*Activity*.
In your copy, repeat the records exactly and leave out the pictures.
══ Data records ══
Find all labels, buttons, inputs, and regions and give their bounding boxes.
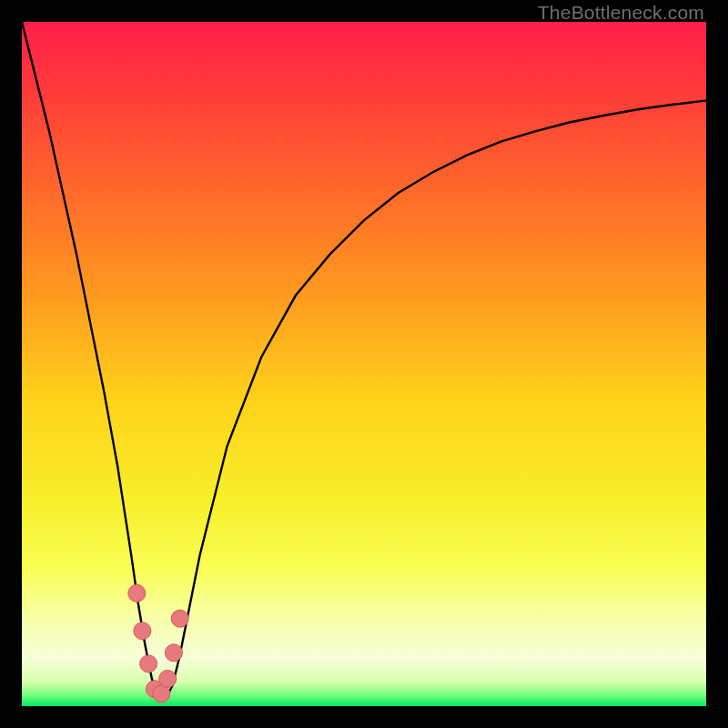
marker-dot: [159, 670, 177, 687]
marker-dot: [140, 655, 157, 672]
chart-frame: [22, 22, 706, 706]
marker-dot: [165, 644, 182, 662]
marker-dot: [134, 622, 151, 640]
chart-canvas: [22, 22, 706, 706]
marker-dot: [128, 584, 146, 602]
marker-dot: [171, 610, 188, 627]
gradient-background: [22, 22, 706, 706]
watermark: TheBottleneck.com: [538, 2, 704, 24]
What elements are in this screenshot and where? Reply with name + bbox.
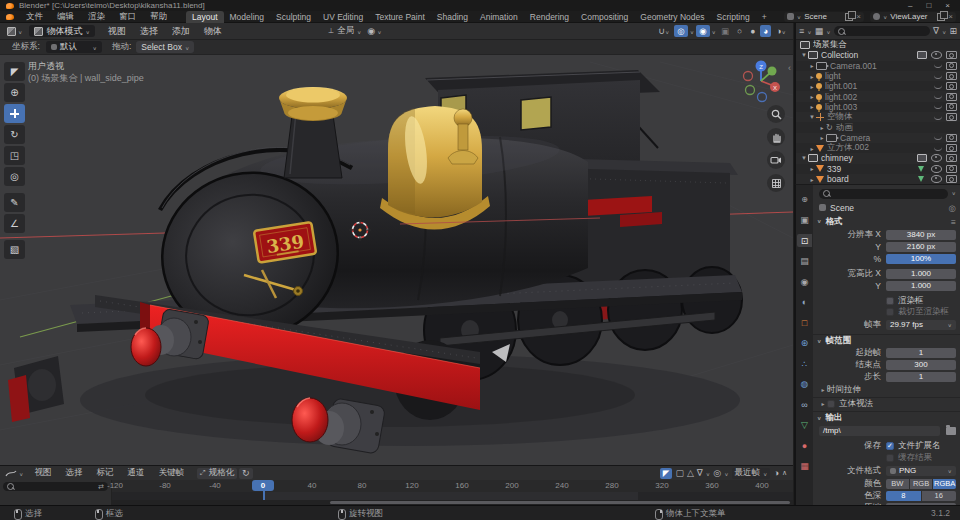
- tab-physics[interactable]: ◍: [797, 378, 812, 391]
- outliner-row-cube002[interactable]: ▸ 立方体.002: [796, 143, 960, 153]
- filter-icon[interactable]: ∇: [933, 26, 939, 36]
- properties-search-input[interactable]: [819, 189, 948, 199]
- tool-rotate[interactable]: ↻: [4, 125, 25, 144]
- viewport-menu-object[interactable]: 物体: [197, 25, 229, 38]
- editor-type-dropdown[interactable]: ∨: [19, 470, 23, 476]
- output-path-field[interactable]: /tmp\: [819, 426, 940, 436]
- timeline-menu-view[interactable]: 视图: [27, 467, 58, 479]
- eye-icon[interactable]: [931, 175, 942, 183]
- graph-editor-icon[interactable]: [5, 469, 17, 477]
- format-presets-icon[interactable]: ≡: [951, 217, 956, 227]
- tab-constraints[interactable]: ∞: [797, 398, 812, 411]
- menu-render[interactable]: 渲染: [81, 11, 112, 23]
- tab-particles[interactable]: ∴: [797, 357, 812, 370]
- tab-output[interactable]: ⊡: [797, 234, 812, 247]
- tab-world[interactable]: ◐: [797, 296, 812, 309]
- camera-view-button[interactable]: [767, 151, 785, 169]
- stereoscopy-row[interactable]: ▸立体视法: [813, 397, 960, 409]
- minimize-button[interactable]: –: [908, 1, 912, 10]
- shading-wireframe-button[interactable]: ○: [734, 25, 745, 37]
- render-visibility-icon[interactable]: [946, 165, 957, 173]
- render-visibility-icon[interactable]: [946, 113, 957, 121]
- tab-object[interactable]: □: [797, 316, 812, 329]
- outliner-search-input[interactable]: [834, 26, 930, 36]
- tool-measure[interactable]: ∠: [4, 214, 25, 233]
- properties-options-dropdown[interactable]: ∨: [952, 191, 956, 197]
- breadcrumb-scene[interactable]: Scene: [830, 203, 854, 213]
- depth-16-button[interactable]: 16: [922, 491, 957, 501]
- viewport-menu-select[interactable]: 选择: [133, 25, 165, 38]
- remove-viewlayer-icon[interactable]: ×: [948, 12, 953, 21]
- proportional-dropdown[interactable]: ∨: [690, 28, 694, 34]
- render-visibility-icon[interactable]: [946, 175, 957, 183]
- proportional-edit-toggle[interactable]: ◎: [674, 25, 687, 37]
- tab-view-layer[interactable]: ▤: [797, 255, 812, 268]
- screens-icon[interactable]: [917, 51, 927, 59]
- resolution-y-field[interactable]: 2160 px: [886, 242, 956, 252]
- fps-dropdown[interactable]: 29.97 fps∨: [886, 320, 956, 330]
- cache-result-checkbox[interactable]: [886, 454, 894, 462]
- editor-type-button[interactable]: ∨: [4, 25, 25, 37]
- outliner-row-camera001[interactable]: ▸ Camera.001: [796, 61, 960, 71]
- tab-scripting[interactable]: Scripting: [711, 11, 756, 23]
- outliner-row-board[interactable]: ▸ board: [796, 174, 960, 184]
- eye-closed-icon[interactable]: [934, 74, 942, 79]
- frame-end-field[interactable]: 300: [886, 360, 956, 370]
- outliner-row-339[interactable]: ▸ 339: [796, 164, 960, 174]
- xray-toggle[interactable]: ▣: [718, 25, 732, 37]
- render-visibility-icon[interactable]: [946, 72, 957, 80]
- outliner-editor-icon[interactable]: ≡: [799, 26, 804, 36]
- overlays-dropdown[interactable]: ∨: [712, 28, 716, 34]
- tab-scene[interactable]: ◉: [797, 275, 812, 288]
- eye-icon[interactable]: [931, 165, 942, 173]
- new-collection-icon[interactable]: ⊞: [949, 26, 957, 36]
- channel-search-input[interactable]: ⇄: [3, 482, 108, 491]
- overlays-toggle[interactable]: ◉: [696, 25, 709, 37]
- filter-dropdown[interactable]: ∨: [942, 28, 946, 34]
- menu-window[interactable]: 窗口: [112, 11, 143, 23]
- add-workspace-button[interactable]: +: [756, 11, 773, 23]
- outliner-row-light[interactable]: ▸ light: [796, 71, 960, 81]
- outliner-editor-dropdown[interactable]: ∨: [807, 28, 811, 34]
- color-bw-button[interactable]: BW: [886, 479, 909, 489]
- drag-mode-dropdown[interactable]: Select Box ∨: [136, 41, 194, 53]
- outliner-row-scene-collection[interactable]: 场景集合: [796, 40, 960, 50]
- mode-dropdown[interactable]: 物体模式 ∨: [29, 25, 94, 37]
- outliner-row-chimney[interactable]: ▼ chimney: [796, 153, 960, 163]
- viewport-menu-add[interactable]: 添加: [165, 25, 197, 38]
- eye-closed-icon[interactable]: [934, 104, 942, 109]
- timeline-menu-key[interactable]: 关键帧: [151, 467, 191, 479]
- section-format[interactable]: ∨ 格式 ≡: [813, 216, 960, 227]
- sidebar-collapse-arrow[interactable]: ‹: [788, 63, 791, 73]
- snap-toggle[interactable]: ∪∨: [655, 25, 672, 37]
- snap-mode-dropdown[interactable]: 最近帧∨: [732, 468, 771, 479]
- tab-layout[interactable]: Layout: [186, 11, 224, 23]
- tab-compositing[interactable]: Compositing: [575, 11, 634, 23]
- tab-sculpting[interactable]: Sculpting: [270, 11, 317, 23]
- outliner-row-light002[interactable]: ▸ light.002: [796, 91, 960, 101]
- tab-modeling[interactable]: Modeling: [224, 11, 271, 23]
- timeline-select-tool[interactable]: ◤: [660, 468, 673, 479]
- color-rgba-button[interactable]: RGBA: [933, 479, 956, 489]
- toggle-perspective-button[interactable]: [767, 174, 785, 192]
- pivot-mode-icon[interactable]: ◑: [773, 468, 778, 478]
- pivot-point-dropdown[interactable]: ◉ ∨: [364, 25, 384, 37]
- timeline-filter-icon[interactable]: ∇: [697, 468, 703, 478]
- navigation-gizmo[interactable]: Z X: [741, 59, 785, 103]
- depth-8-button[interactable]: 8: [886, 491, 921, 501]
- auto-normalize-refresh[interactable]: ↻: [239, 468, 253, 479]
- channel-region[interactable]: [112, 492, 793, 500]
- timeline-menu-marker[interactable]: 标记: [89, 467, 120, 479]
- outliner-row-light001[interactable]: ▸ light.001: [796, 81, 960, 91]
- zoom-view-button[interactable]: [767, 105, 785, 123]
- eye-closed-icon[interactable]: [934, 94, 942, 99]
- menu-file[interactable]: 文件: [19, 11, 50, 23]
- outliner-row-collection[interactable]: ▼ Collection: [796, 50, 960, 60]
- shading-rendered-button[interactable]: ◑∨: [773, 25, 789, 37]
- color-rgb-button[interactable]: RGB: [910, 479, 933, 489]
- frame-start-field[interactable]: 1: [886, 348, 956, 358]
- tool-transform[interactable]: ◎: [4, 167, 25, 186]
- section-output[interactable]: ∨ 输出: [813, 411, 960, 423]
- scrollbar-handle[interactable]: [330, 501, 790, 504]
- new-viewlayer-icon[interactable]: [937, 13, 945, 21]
═══
*Your solution*.
Find all labels, buttons, inputs, and regions and give their bounding boxes.
marker-dot: [159, 670, 177, 687]
marker-dot: [140, 655, 157, 672]
chart-frame: [22, 22, 706, 706]
marker-dot: [165, 644, 182, 662]
marker-dot: [134, 622, 151, 640]
chart-canvas: [22, 22, 706, 706]
marker-dot: [128, 584, 146, 602]
marker-dot: [171, 610, 188, 627]
gradient-background: [22, 22, 706, 706]
watermark: TheBottleneck.com: [538, 2, 704, 24]
What elements are in this screenshot and where? Reply with name + bbox.
- tab-physics[interactable]: ◍: [797, 378, 812, 391]
- outliner-row-cube002[interactable]: ▸ 立方体.002: [796, 143, 960, 153]
- filter-icon[interactable]: ∇: [933, 26, 939, 36]
- properties-search-input[interactable]: [819, 189, 948, 199]
- tool-rotate[interactable]: ↻: [4, 125, 25, 144]
- viewport-menu-object[interactable]: 物体: [197, 25, 229, 38]
- editor-type-dropdown[interactable]: ∨: [19, 470, 23, 476]
- output-path-field[interactable]: /tmp\: [819, 426, 940, 436]
- timeline-menu-view[interactable]: 视图: [27, 467, 58, 479]
- eye-icon[interactable]: [931, 175, 942, 183]
- graph-editor-icon[interactable]: [5, 469, 17, 477]
- format-presets-icon[interactable]: ≡: [951, 217, 956, 227]
- tab-constraints[interactable]: ∞: [797, 398, 812, 411]
- menu-render[interactable]: 渲染: [81, 11, 112, 23]
- tab-particles[interactable]: ∴: [797, 357, 812, 370]
- tab-output[interactable]: ⊡: [797, 234, 812, 247]
- tab-world[interactable]: ◐: [797, 296, 812, 309]
- camera-view-button[interactable]: [767, 151, 785, 169]
- stereoscopy-row[interactable]: ▸立体视法: [813, 397, 960, 409]
- minimize-button[interactable]: –: [908, 1, 912, 10]
- shading-wireframe-button[interactable]: ○: [734, 25, 745, 37]
- render-visibility-icon[interactable]: [946, 165, 957, 173]
- render-visibility-icon[interactable]: [946, 113, 957, 121]
- tab-object[interactable]: □: [797, 316, 812, 329]
- outliner-search-input[interactable]: [834, 26, 930, 36]
- tool-measure[interactable]: ∠: [4, 214, 25, 233]
- properties-options-dropdown[interactable]: ∨: [952, 191, 956, 197]
- breadcrumb-scene[interactable]: Scene: [830, 203, 854, 213]
- depth-16-button[interactable]: 16: [922, 491, 957, 501]
- viewport-menu-select[interactable]: 选择: [133, 25, 165, 38]
- remove-viewlayer-icon[interactable]: ×: [948, 12, 953, 21]
- proportional-dropdown[interactable]: ∨: [690, 28, 694, 34]
- render-visibility-icon[interactable]: [946, 175, 957, 183]
- proportional-edit-toggle[interactable]: ◎: [674, 25, 687, 37]
- tab-view-layer[interactable]: ▤: [797, 255, 812, 268]
- screens-icon[interactable]: [917, 51, 927, 59]
- resolution-y-field[interactable]: 2160 px: [886, 242, 956, 252]
- fps-dropdown[interactable]: 29.97 fps∨: [886, 320, 956, 330]
- cache-result-checkbox[interactable]: [886, 454, 894, 462]
- editor-type-button[interactable]: ∨: [4, 25, 25, 37]
- outliner-row-camera001[interactable]: ▸ Camera.001: [796, 61, 960, 71]
- tab-scripting[interactable]: Scripting: [711, 11, 756, 23]
- outliner-row-board[interactable]: ▸ board: [796, 174, 960, 184]
- eye-closed-icon[interactable]: [934, 74, 942, 79]
- frame-end-field[interactable]: 300: [886, 360, 956, 370]
- outliner-row-339[interactable]: ▸ 339: [796, 164, 960, 174]
- xray-toggle[interactable]: ▣: [718, 25, 732, 37]
- render-visibility-icon[interactable]: [946, 72, 957, 80]
- outliner-editor-icon[interactable]: ≡: [799, 26, 804, 36]
- overlays-dropdown[interactable]: ∨: [712, 28, 716, 34]
- tab-scene[interactable]: ◉: [797, 275, 812, 288]
- eye-icon[interactable]: [931, 165, 942, 173]
- new-collection-icon[interactable]: ⊞: [949, 26, 957, 36]
- channel-search-input[interactable]: ⇄: [3, 482, 108, 491]
- overlays-toggle[interactable]: ◉: [696, 25, 709, 37]
- filter-dropdown[interactable]: ∨: [942, 28, 946, 34]
- menu-window[interactable]: 窗口: [112, 11, 143, 23]
- add-workspace-button[interactable]: +: [756, 11, 773, 23]
- outliner-row-light[interactable]: ▸ light: [796, 71, 960, 81]
- outliner-editor-dropdown[interactable]: ∨: [807, 28, 811, 34]
- color-bw-button[interactable]: BW: [886, 479, 909, 489]
- drag-mode-dropdown[interactable]: Select Box ∨: [136, 41, 194, 53]
- outliner-row-scene-collection[interactable]: 场景集合: [796, 40, 960, 50]
- mode-dropdown[interactable]: 物体模式 ∨: [29, 25, 94, 37]
- outliner-row-chimney[interactable]: ▼ chimney: [796, 153, 960, 163]
- viewport-menu-add[interactable]: 添加: [165, 25, 197, 38]
- eye-closed-icon[interactable]: [934, 104, 942, 109]
- timeline-menu-key[interactable]: 关键帧: [151, 467, 191, 479]
- section-format[interactable]: ∨ 格式 ≡: [813, 216, 960, 227]
- sidebar-collapse-arrow[interactable]: ‹: [788, 63, 791, 73]
- snap-toggle[interactable]: ∪∨: [655, 25, 672, 37]
- snap-mode-dropdown[interactable]: 最近帧∨: [732, 468, 771, 479]
- tab-layout[interactable]: Layout: [186, 11, 224, 23]
- tab-compositing[interactable]: Compositing: [575, 11, 634, 23]
- tab-sculpting[interactable]: Sculpting: [270, 11, 317, 23]
- outliner-row-light002[interactable]: ▸ light.002: [796, 91, 960, 101]
- tab-modeling[interactable]: Modeling: [224, 11, 271, 23]
- timeline-select-tool[interactable]: ◤: [660, 468, 673, 479]
- color-rgba-button[interactable]: RGBA: [933, 479, 956, 489]
- toggle-perspective-button[interactable]: [767, 174, 785, 192]
- pivot-mode-icon[interactable]: ◑: [773, 468, 778, 478]
- pivot-point-dropdown[interactable]: ◉ ∨: [364, 25, 384, 37]
- timeline-filter-icon[interactable]: ∇: [697, 468, 703, 478]
- navigation-gizmo[interactable]: Z X: [741, 59, 785, 103]
- depth-8-button[interactable]: 8: [886, 491, 921, 501]
- auto-normalize-refresh[interactable]: ↻: [239, 468, 253, 479]
- channel-region[interactable]: [112, 492, 793, 500]
- timeline-menu-marker[interactable]: 标记: [89, 467, 120, 479]
- outliner-row-light001[interactable]: ▸ light.001: [796, 81, 960, 91]
- zoom-view-button[interactable]: [767, 105, 785, 123]
- eye-closed-icon[interactable]: [934, 94, 942, 99]
- menu-file[interactable]: 文件: [19, 11, 50, 23]
- outliner-row-collection[interactable]: ▼ Collection: [796, 50, 960, 60]
- shading-rendered-button[interactable]: ◑∨: [773, 25, 789, 37]
- color-rgb-button[interactable]: RGB: [910, 479, 933, 489]
- frame-start-field[interactable]: 1: [886, 348, 956, 358]
- tool-transform[interactable]: ◎: [4, 167, 25, 186]
- section-output[interactable]: ∨ 输出: [813, 411, 960, 423]
- scrollbar-handle[interactable]: [330, 501, 790, 504]
- new-viewlayer-icon[interactable]: [937, 13, 945, 21]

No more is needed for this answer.